Keeping in mind the cases discussed hereinabove, the Court in Himangni stated that “the question involved in the appeal remains no longer res integra and stands answered by two decisions of this Court in Natraj Studios (P) Ltd. vs. Navrang Studios & Another, and Booz Allen & Hamilton Inc. vs. SBI Home Finance Ltd. & Ors. against the appellant and in favour of the respondent in that the civil suit filed by the respondents is maintainable despite the parties having an agreement to arbitrate.”

There was a lot of criticism pertaining to the approach of the Court in all the cases discussed above. The narrow interpretation of the Section/Acts and the mindset of the generation which has not evolved in time led to the matters being referred to a larger bench for reconsideration.

The final verdict:

The recent judgment of Vidya Drolia & Ors v. Durga Trading Corporation [5]made its final word play. Earlier judgments made the position under law clear that landlord-tenant disputes are not arbitrable.

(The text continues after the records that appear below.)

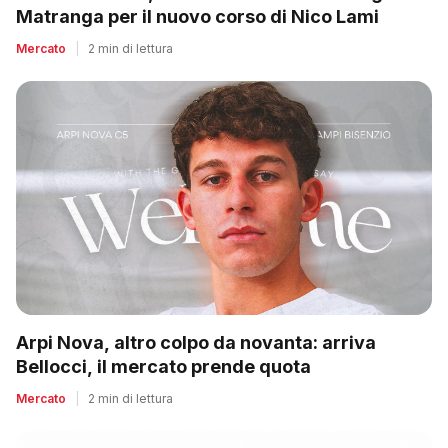
Matranga per il nuovo corso di Nico Lami
Mercato
|
2 min di lettura
Arpi Nova, altro colpo da novanta: arriva
Bellocci, il mercato prende quota
Mercato
|
2 min di lettura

However, in the case of Vidya Drolia, after discussion at large and a deeper consideration of all sides, two issues considered, (i) meaning of non-arbitrability and when the subject matter of the dispute is not capable of being resolved through arbitration and (ii) the conundrum – “who decides.

The Court revisited all the cases basis which it was declared that landlord-tenant disputes are not arbitrable and observed that, “In essence, it is necessary to examine if the statute creates a special right or liability and provides for the determination of each right or liability by the specified court or the public forum so constituted, and whether the remedies beyond the ordinary domain of the civil courts are prescribed. When the answer is affirmative, arbitration in the absence of special reason is contraindicated. The dispute is non- arbitrable.”

The Court laid down four-fold test on deciphering when the subject matter of a dispute in an arbitration agreement is not arbitrable. After extensive analysis, the Court overruled the case of Himangni and held that, “landlord-tenant disputes are arbitrable as the Transfer of Property Act does not forbid or foreclose arbitration.” The Court noted that various courts have interfered with the subject matter arbitrability at the pre­-reference stage. The Courts have used the ‘public policy’ reason to restrict arbitration with respect to certain subject matters and cleared the path where landlord-dispute can be arbitrable. This judgment made a mark in the history and ended all ambiguity revolving around the issue.


[1] Booz-Allen & Hamilton Inc v. SBI Home Finance Ltd & Others. Civil Appeal No.5440 of 2002.

[2] Smt. Penumalli Sulochana v.Harish Rawtani. Civil Revision Petition No.4506 of 2012.

[3] Himangni Enterprises v. Kamaljeet Singh Ahluwalia, (2017) 10 SCC 706.

[4] Natraj Studios (P) Ltd v. Navrang Studios & Anr., 1981 AIR 537, 1981 SCR (2) 466.

[5] Vidya Drolia & Ors v. Durga Trading Corporation, Civil Appeal No. 2402 of 2019.